Candidates should be able to configure internal and external devices for a system including new hard disks, dumb terminal devices, serial UPS devices, multi-port serial card, and LCD panels.
Revision: $Revision: 1.11 $ ($Date: 2004-03-24 12:50:18 $)
Key files, terms and utilities include:
XFree86 |
modprobe |
lsmod |
lsdev |
lspci |
setserial |
usbview |
/proc/bus/usb |
Resources: LinuxRef02; Robbins01.2; LinuxRef03; USBRef01; LinuxRef04; LinuxRef05; Will00; the man pages for the various commands.
Most Linux installations run on PC hardware. The PC architecture currently supports a number of bus-systems that allow easy extension of hardware by plugging cards into a bus slot. Currently (2001) the PCI bus is the most widely used bus. Many newer motherboards only support PCI. On older, but fairly recent systems, often a combination of PCI and ISA slots is used, simply because there were many ISA cards available on the market. See the next section for an overview of (formerly) commonly used PC bus structures.
The main PC bus-systems
16 or 8bit, cheap, slow (usually 8MHz), standard, many cards available, but not many new motherboards are shipped with ISA anymore;
32bit, expensive, fast, few cards available, but almost obsolete.
32bit, based on 486 architecture, cheap, fast, many cards available, obsolete.
32bit (64 bit coming), cheap, fast, many cards available, the de facto standard
We will focus on PCI, the current standard. PCI (like EISA) is not proprietary. It is faster than EISA or MCA, and cheaper. PCI is also available on other than PC hardware, e.g. DEC Alpha and PowerPC. PCI is not processor dependent. This means you can use the a PCI card in an Alpha-driven-PCI computer as well as in a Pentium-driven PCI computer, given the appropriate BIOS and software.
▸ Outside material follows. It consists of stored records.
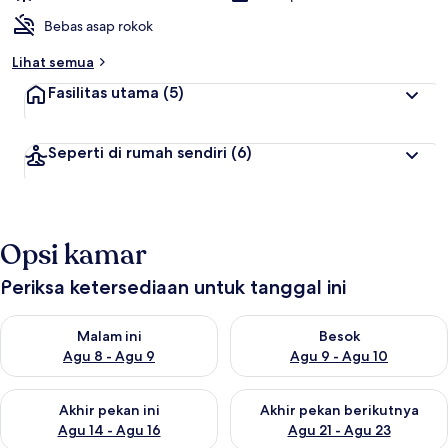
Bebas asap rokok
Lihat semua
Fasilitas utama
(5)
Seperti di rumah sendiri
(6)
Opsi kamar
Periksa ketersediaan untuk tanggal ini
Periksa ketersediaan untuk malam ini Agu 8 - Agu 9
Periksa ketersediaan untuk be
Malam ini
Besok
Agu 8 - Agu 9
Agu 9 - Agu 10
Periksa ketersediaan untuk akhir pekan ini Agu 14 - Agu 16
Periksa ketersediaan untuk ak
Akhir pekan ini
Akhir pekan berikutnya
Agu 14 - Agu 16
Agu 21 - Agu 23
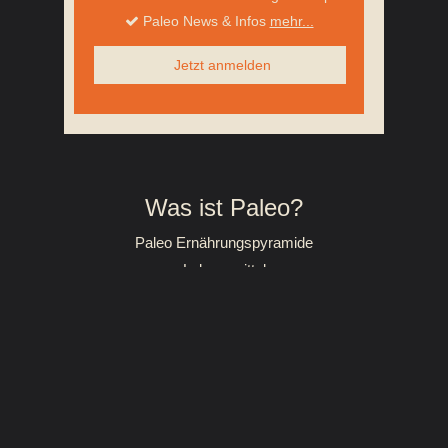
Paleo News & Infos
mehr...
Jetzt anmelden
Was ist Paleo?
Paleo Ernährungspyramide
Lebensmittel
Mein Paleo Erfolg
Deine Ziele
Abnehmen mit Paleo
Hashimoto behandeln
Autoimmunerkrankungen
Glutenunverträglichkeit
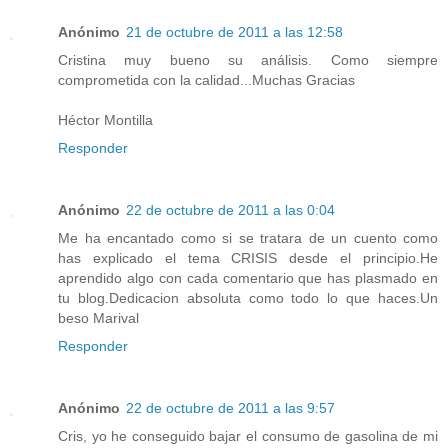
Anónimo
21 de octubre de 2011 a las 12:58
Cristina muy bueno su análisis. Como siempre
comprometida con la calidad...Muchas Gracias
Héctor Montilla
Responder
Anónimo
22 de octubre de 2011 a las 0:04
Me ha encantado como si se tratara de un cuento como
has explicado el tema CRISIS desde el principio.He
aprendido algo con cada comentario que has plasmado en
tu blog.Dedicacion absoluta como todo lo que haces.Un
beso Marival
Responder
Anónimo
22 de octubre de 2011 a las 9:57
Cris, yo he conseguido bajar el consumo de gasolina de mi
PCI will develop into a 64-bit version and other more enhanced versions.
The term “Plug and Play” is often used for systems that match up devices with their device drivers and specifies their communication channels (IRQ,DMA,I/O). On the ISA bus, before Plug-and-Play, the bus-resources were set in hardware devices by jumpers. Software drivers were assigned bus-resources by configuration files (or the like) or by probing for a device at pre-determined addresses. The PCI bus was PnP-like from the beginning so it was trivial to implement PnP for this bus. Since the PCI bus specifications don't use the term “PnP” it's not clear whether or not the PCI bus should be called PnP (but it supports in hardware what today is called PnP).
On Linux systems you can use lspci to get a rundown of
your PCI bus. As a normal user, you may have to type /sbin/lspci.
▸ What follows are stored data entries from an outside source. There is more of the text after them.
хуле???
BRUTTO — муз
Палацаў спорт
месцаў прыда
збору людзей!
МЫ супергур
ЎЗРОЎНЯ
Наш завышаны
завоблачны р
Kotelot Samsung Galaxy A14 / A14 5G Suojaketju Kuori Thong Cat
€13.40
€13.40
In newer kernels (as of 2.1.82) lspci can be run as
either root or any other user. lspci
reads the /proc/bus/pci interface. The PCI ID
database (e.g. /usr/share/pci.ids) is used to translate
PCI vendor and device codes to readable strings.
Table 4.1. Commonly used lspci parameters
A sample output of lspci on a laptop follows:
00:00.0 Host bridge: Intel Corporation 440BX/ZX - 82443BX/ZX Host bridge (AGP disabled) (rev 03) 00:04.0 VGA compatible controller: Neomagic Corporation [MagicGraph 256AV] (rev 12) 00:05.0 Bridge: Intel Corporation 82371AB PIIX4 ISA (rev 02) 00:05.1 IDE interface: Intel Corporation 82371AB PIIX4 IDE (rev 01) 00:05.2 USB Controller: Intel Corporation 82371AB PIIX4 USB (rev 01) 00:05.3 Bridge: Intel Corporation 82371AB PIIX4 ACPI (rev 02) 00:09.0 Communication controller: Toshiba America Info Systems FIR Port (rev 23)
To see the interconnection between the buses, bridges and connections between them, often the command lspci -vt is used, e.g.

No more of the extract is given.